Following the American Civil War Sesquicentennial with day by day writings of the time, currently 1863.

May 4.—General McClellan at one o’clock this afternoon, sent the following to the War Department:

Our cavalry and horse artillery came up with the enemy’s rear-guard in their intrenchments about two miles this side of Williamsburgh. A brisk fight ensued. Just as my aid left, General Smith’s division of infantry arrived on the ground, and I presume he carried his works, though I have not yet heard.

The enemy’s rear is strong, but I have force enough up there to answer all purposes.

We have thus far seventy-one heavy guns, large amounts of tents, ammunition, etc. All along the lines their works prove to have been most formidable, and I am now fully satisfied of the correctness of the course I have pursued.

The success is brilliant, and you may rest assured its effects will be of the greatest importance. There shall be no delay in following up the enemy. The rebels have been guilty of the most murderous and barbarous conduct in placing torpedoes within the abandoned works, near Mill Springs, near the flag-staffs, magazines, telegraph-offices, in carpet-bags, barrels of flour, etc. Fortunately we have not lost many men in this manner. Some four or five have been killed and a dozen wounded. I shall make the prisoners remove them at their own peril.

—The English steamer Circassian was captured by the United States gunboat Somerset, with a cargo of munitions of war, valued at half a million dollars.—N. Y. Herald, May 23.

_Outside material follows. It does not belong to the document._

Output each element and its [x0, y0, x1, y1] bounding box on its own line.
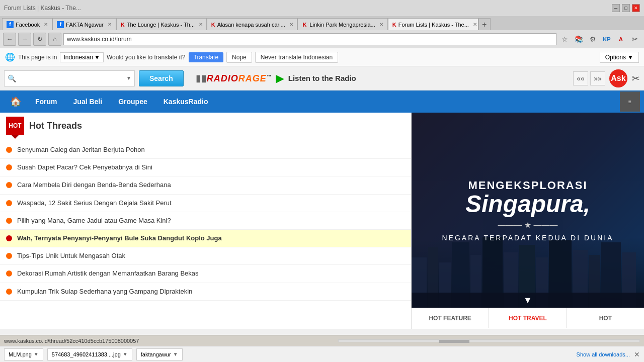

— Rumors of foreign intervention in American affairs still continue. The Paris correspondent of the London Daily News states that the French and English ministers at Washington have received identical instructions to attempt a moral intervention, exclusive of any idea of force. The Paris correspondent of the Independence Belge also reiterates his former statements in reference to intervention. At a meeting at Ashton under Lyne resolutions were adopted calling on the government to recognize the Confederate States. A letter from Mr. Russell to the London Times charges upon Secretary Stanton the trouble to which he was subjected; he also says that General McClellan has expressed himself strongly in reference to the Secretary’s conduct to him and to Mr. Russell also.

— A Pontoon-bridge was thrown across the Rappahannock River at Fredericksburgh, and General McDowell and staff, with an escort of cavalry, passed over by it and entered Fredericksburgh.—N. Y. Times, May 10.